• _Raw data_
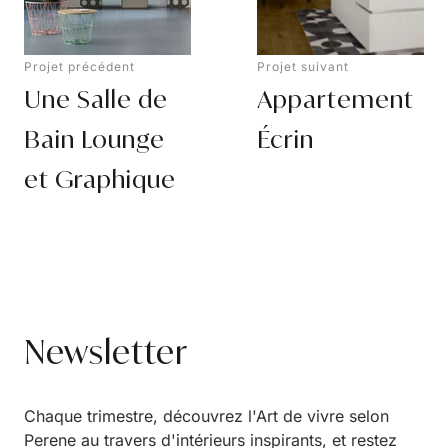
Projet précédent
Projet suivant
Une Salle de
Appartement
Bain Lounge
Écrin
et Graphique
Newsletter
Chaque trimestre, découvrez l'Art de vivre selon
Perene au travers d'intérieurs inspirants, et restez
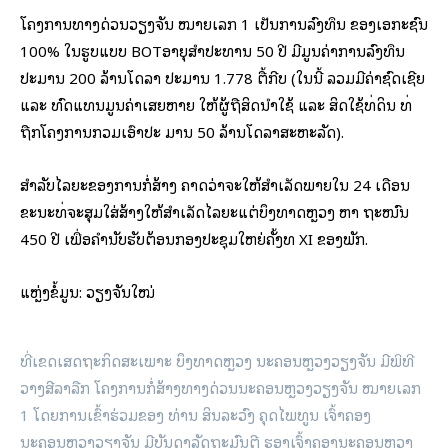
ໂຄງການທາງດ່ວນວຽງຈັນ ໝາຍເລກ 1 ເປັນການລົງທຶນ ຂອງເອກະຊົນ
100% ໃນຮູບແບບ BOTອາຍຸສໍາປະທານ 50 ປີ ມີມູນຄ່າການລົງທຶນ
ປະມານ 200 ລ້ານໂດລາ ປະມານ 1.778 ຕື້ກີບ (ໃນນີ້ ລວມມີຄ່າຊົດເຊີຍ
ແລະ ທົດແທນມູນຄ່າເສຍຫາຍ ໃຫ້ຜູ້ຖືສິດນໍາໃຊ້ ແລະ ສິດໃຊ້ທີ່ດິນ ທີ່
ຖືກໂຄງການກວມເອົາປະ ມານ 50 ລ້ານໂດລາສະຫະລັດ).
ສໍາລັບໄລຍະຂອງການກໍ່ສ້າງ ຄາດວ່າຈະໃຫ້ສໍາເລັດພາຍໃນ 24 ເດືອນ
ຂະນະທີ່ຈະສຸມໃສ່ສ້າງໃຫ້ສໍາເລັດໄລຍະແຕ່ບຶງທາດຫຼວງ ຫາ ຖະໜົນ
450 ປີ ເພື່ອຄໍານັບຮັບຕ້ອນກອງປະຊຸມໃຫຍ່ຄັ້ງທີ XI ຂອງພັກ.
ແຫຼ່ງຂໍ້ມູນ: ວຽງຈັນໃໝ່
ທີ່ເຂດເສດຖະກິດສະເພາະ ບຶງທາດຫຼວງ ນະຄອນຫຼວງວຽງຈັນ ມີພິທີ
ວາງສີລາລືກ ໂຄງການກໍ່ສ້າງທາງດ່ວນນະຄອນຫຼວງວຽງຈັນ ໝາຍເລກ
1 ໂດຍການເຂົ້າຮ່ວມຂອງ ທ່ານ ສິນລະວົງ ຄຸດໄພທູນ ເຈົ້າຄອງ
ນະຄອນຫຼວງວຽງຈັນ ມີບັນດາລັດຖະມົນຕີ ຮອງເຈົ້າຄອງນະຄອນຫຼວງ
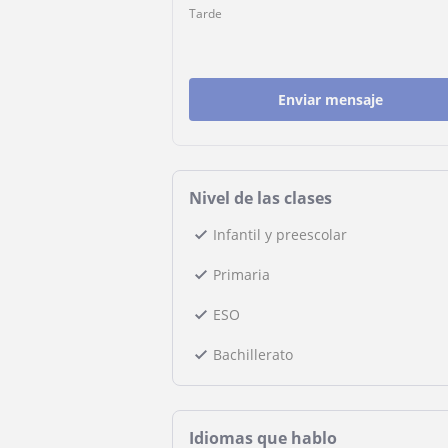
Tarde
Enviar mensaje
Nivel de las clases
Infantil y preescolar
Primaria
ESO
Bachillerato
Idiomas que hablo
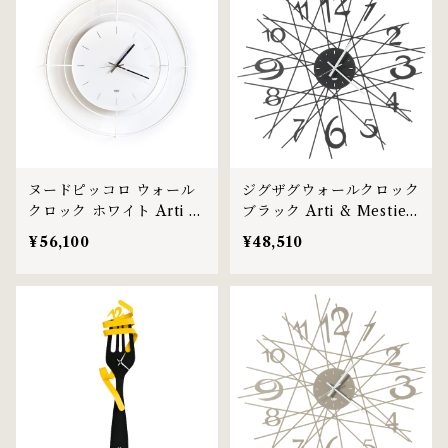
ヌードピッコロ ウォール
ジグザグウォールクロック
クロック ホワイト Arti &
ブラック Arti & Mestieri
Mestieri社
社
¥56,100
¥48,510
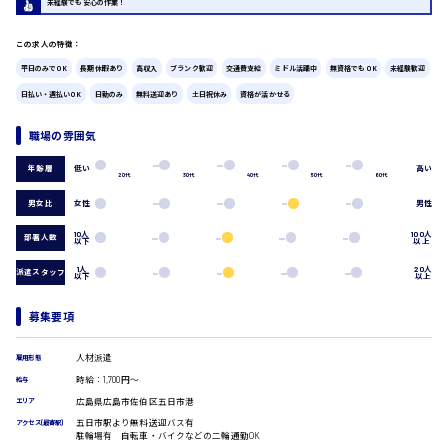
未経験でも安心の作業！
広島市中区
時給1200円～
製造・軽作業・物流系
組立、加工
この求人の特徴：
製造オペレーター
平日のみでOK
長期休暇あり
高収入
ブランク歓迎
交通費支給
ミドル活躍中
無資格でもOK
未経験歓迎
検品・包装・箱詰め
日払い・週払いOK
日勤のみ
無料送迎あり
土日祝休み
資格が活かせる
広島市東区
ピッキング・仕分け
軽作業
職場の雰囲気
フォークリフト
介護・医療系
低い
高い
年齢層
20代
30代
40代
50代
60代
時給1300円～
広島市南区
医師
男女比
女性
男性
介護職
看護助手
10人
100人
部署人数
以下
以上
看護師
1人
20人
派遣スタッフ
以下
以上
広島市西区
オフィスワーク系
貿易事務
募集要項
データ入力
コールセンターオペレーター
時給1400円～
人材派遣
雇用形態
一般事務
広島市佐伯区
時給：1,700円～
総務事務
給与
経理事務
広島県広島市佐伯区五日市港
エリア
営業事務
五日市駅より無料送迎バス有
アクセス(最寄駅)
駐輪場有 自転車・バイクなどの二輪通勤OK
受付事務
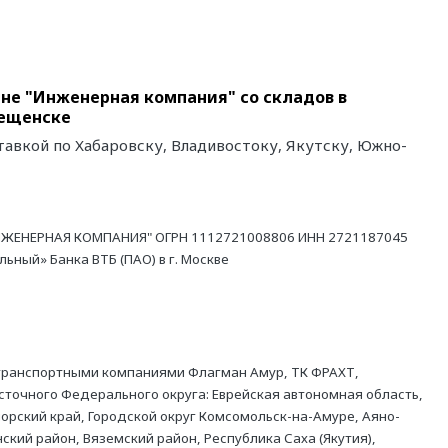
не "Инженерная компания" со складов в
вещенске
тавкой по Хабаровску, Владивостоку, Якутску, Южно-
ЖЕНЕРНАЯ КОМПАНИЯ" ОГРН 1112721008806 ИНН 2721187045
ный» Банка ВТБ (ПАО) в г. Москве
 транспортными компаниями Флагман Амур, ТК ФРАХТ,
точного Федерального округа: Еврейская автономная область,
орский край, Городской округ Комсомольск-на-Амуре, Аяно-
ский район, Вяземский район, Республика Саха (Якутия),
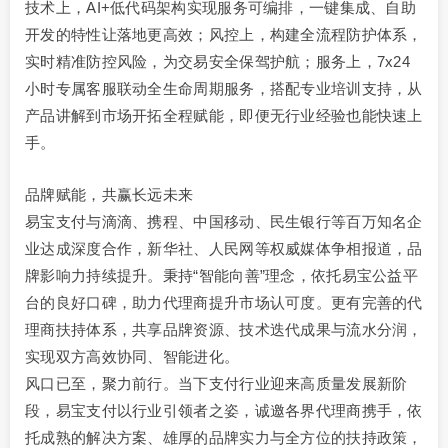
技术上，AI+低代码架构实现服务可编排，一键集成、自助
开发的特性让落地更高效；风控上，构建全流程防护体系，
实时精准防控风险，为交易安全保驾护航；服务上，7x24
小时专属客服联动全生命周期服务，搭配专业培训支持，从
产品讲解到市场开拓全程赋能，即便无行业经验也能快速上
手。
品牌赋能，共赢长远未来
易宝支付与滴滴、携程、中国移动、民生银行等百万知名企
业达成深度合作，新华社、人民网等权威媒体争相报道，品
牌影响力持续提升。秉持“智能向善”理念，依托易宝公益平
台的良好口碑，助力代理商提升市场认可度。更有完善的代
理商扶持体系，共享品牌资源、技术迭代成果与流水分润，
实现双方高效协同、智能进化。
风口已至，聚力前行。当下支付行业迎来高质量发展新阶
段，易宝支付以行业引领者之姿，诚邀各界代理商携手，依
托成熟的解决方案、雄厚的品牌实力与全方位的扶持政策，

• _Problem description_
Provide every line from the material that contains the word "ງທາດຫ".

• _Completed exercise_
ຂະນະທີ່ຈະສຸມໃສ່ສ້າງໃຫ້ສໍາເລັດໄລຍະແຕ່ບຶງທາດຫຼວງ ຫາ ຖະໜົນ
ທີ່ເຂດເສດຖະກິດສະເພາະ ບຶງທາດຫຼວງ ນະຄອນຫຼວງວຽງຈັນ ມີພິທີ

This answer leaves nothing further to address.